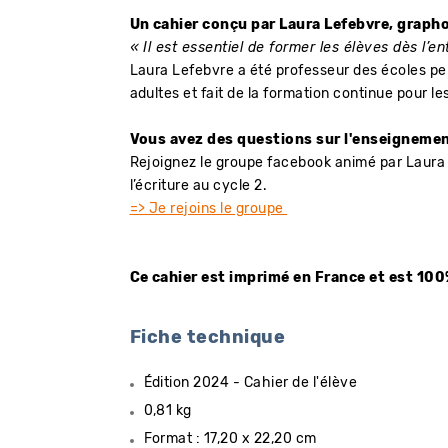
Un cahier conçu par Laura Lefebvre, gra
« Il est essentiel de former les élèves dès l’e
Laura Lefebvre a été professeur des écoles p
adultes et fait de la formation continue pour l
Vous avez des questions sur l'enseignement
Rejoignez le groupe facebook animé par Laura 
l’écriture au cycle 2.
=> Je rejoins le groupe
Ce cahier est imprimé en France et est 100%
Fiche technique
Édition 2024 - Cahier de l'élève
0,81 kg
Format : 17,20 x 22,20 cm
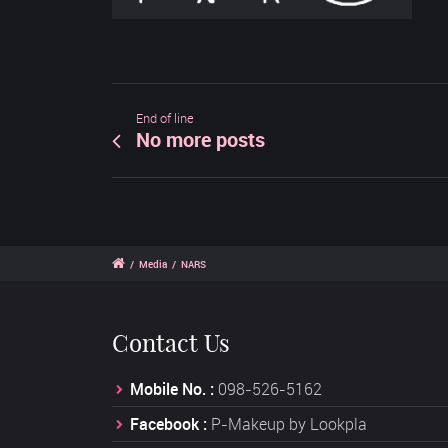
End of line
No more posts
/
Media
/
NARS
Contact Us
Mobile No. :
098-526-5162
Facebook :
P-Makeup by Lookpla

---

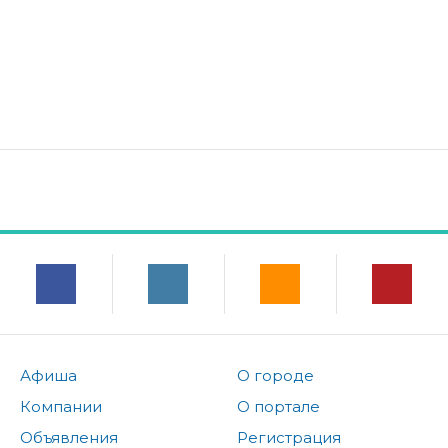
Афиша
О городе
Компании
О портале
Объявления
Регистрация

— WORK TASK —
Tell how many lines in the material contain the string "Lefebvre". Nothing but the number is needed.

— PROBLEM SOLUTION —
2